OpenMP is resource-intensive, and you can overload a computer by requesting too many OpenMP threads. A parallel job using 2 OpenMP threads will use almost twice as much memory as a single-processor job, at least for those portions of the job that can be run in parallel.
Also keep in mind that OpenMP is not 100% efficient, nor is the scaling linear. Thus a 4-processor job does not run 4 times faster than a 1-processor job, and a 32-processor job does not run twice as fast as a 16-processor job. The efficiency depends on the computer hardware, on the kind of calculation you are doing, on the level of theory, and on what portion of the program code has been enabled to use OpenMP.
The command syntax to use OpenMP threads is one of the following:
jaguar run [script.py | script.bat] input-file -PARALLEL nthreads
where nthreads is the maximum number of OpenMP threads to create for the multithreaded parts of the calculation. This syntax applies to a simple job with no subjobs. In practice you should not specify more threads than there are processor cores on the host, or you risk overloading the host.
Because a team of OpenMP threads must run on the same node, you should be careful when using OpenMP on a cluster, so that you do not request more threads than there are cores on any one compute node. You can avoid this situation by specifying the maximum number of processors (cores) per node with the -procs_per_node option, or setting the maximum for each host in the hosts file—see The processors and processors_per_node Settings in the Hosts File for information.
When OpenMP is being used, the output file indicates the number of threads:
Using up to 4 threads per process
If the job has subjobs (including the case of multiple input files), you can restrict the number of simultaneous subjobs by adding -HOST:njobs to the command, e.g.

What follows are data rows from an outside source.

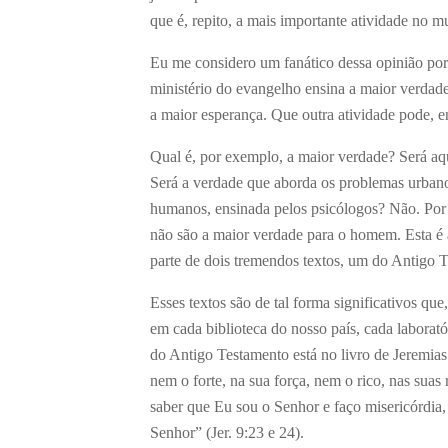
que é, repito, a mais importante atividade no 
Eu me considero um fanático dessa opinião porq
ministério do evangelho ensina a maior verdade
a maior esperança. Que outra atividade pode, en
Qual é, por exemplo, a maior verdade? Será aqu
Será a verdade que aborda os problemas urbano
humanos, ensinada pelos psicólogos? Não. Por m
não são a maior verdade para o homem. Esta é 
parte de dois tremendos textos, um do Antigo 
Esses textos são de tal forma significativos que
em cada biblioteca do nosso país, cada laboratór
do Antigo Testamento está no livro de Jeremias
nem o forte, na sua força, nem o rico, nas suas 
saber que Eu sou o Senhor e faço misericórdia, 
Senhor” (Jer. 9:23 e 24).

jaguar run [script.py | script.bat] input-files -PARALLEL nthreads -HOST hostname:njobs
In this case, only njobs subjobs are submitted for execution by the master job at any one time. Each subjob runs with nthreads threads, so the total number of processors needed is njobs × nthreads. You can set the maximum number of threads per subjobs using the -max_threads options. However, if you omit the -HOST option, the -PARALLEL option is interpreted differently—see Automatic Selection of Distribution and Threading Options for Jaguar Jobs.
The use of the hostname:njobs syntax does not apply to some scripts, which request the specified number of processors on a single node for maximum efficiency. These scripts are autots, counterpoise.py, csrch.py, and hydrogen_bond.py; for these scripts the value of njobs is ignored. You can request a single node for a job with the -use_one_node option.
When running a batch of multi-threaded jaguar jobs, you can use the -optimize_cpus option to assign CPUs in an optimal way based on jaguar_timer estimates, e.g.
jaguar run <input-files> -PARALLEL <N> -optimize_cpus
Longer running jobs use more CPUs, while shorter running jobs use less. -optimize_cpus is also available for Jaguar workflows. If a batch of multi-threaded jobs are launched during the workflow, their CPU assignments will also be optimized.